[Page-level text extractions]
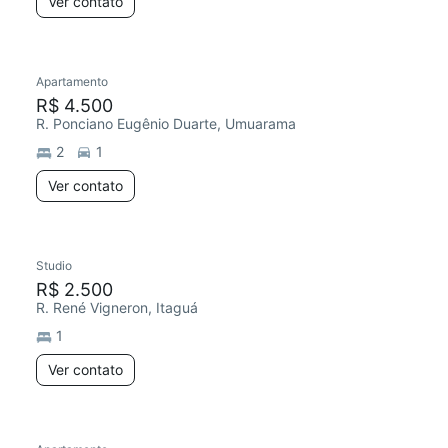
Ver contato
Apartamento
R$ 4.500
R. Ponciano Eugênio Duarte, Umuarama
2
1
Ver contato
Studio
R$ 2.500
R. René Vigneron, Itaguá
1
Ver contato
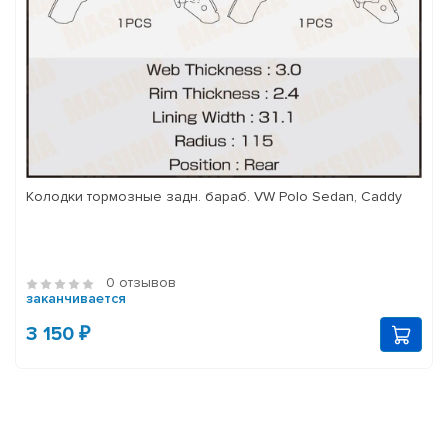
Колодки тормозные задн. бараб. VW Polo Sedan, Caddy
0 отзывов
заканчивается
3 150 ₽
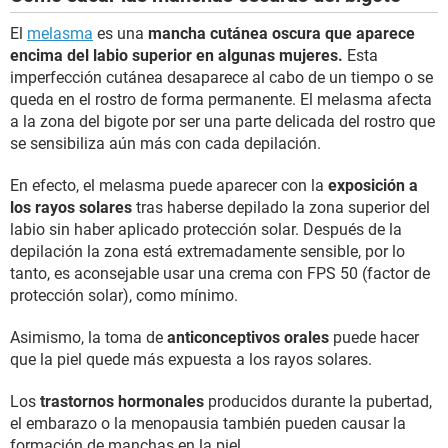
El
melasma
es una
mancha cutánea oscura que aparece
encima del labio superior en algunas mujeres.
Esta
imperfección cutánea desaparece al cabo de un tiempo o se
queda en el rostro de forma permanente. El melasma afecta
a la zona del bigote por ser una parte delicada del rostro que
se sensibiliza aún más con cada depilación.
En efecto, el melasma puede aparecer con la
exposición a
los rayos solares
tras haberse depilado la zona superior del
labio sin haber aplicado protección solar. Después de la
depilación la zona está extremadamente sensible, por lo
tanto, es aconsejable usar una crema con FPS 50 (factor de
protección solar), como mínimo.
Asimismo, la toma de
anticonceptivos orales
puede hacer
que la piel quede más expuesta a los rayos solares.
Los
trastornos hormonales
producidos durante la pubertad,
el embarazo o la menopausia también pueden causar la
formación de manchas en la piel.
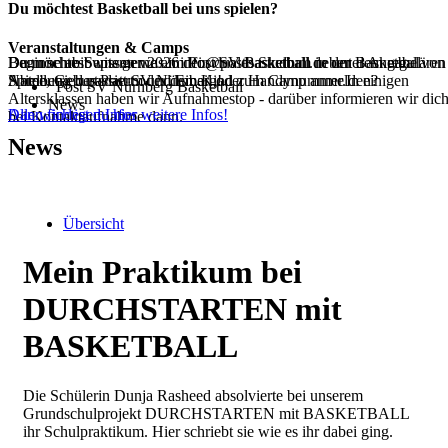
Du möchtest Basketball bei uns spielen?
Veranstaltungen & Camps
Beginne ab Septemer 2026 dein duales Studium in der Basketball
Dann schreib uns gerne an info@postbasketball.de unter Angabe von
Du möchtest wissen was im Post SV Basketball neben dem regulären
Abteilung des Post SV Nürnberg!
Name, Geburtsdatum und Email oder Handynummer.In einigen
Spielbetrieb passiert oder dein Kind zum Camp anmelden?
Post SV Nürnberg Basketball
Altersklassen haben wir Aufnahmestop - darüber informieren wir dic
News
Alle wichtigen Infos
Dann findest du hier weitere Infos!
bei Kontaktaufnahme dann.
News
Übersicht
Mein Praktikum bei
DURCHSTARTEN mit
BASKETBALL
Die Schülerin Dunja Rasheed absolvierte bei unserem
Grundschulprojekt DURCHSTARTEN mit BASKETBALL
ihr Schulpraktikum. Hier schriebt sie wie es ihr dabei ging.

> **What to produce**:
Look over the records. Copy the lines that include the word "superior".

> **Answer box**:
encima del labio superior en algunas mujeres.
tras haberse depilado la zona superior del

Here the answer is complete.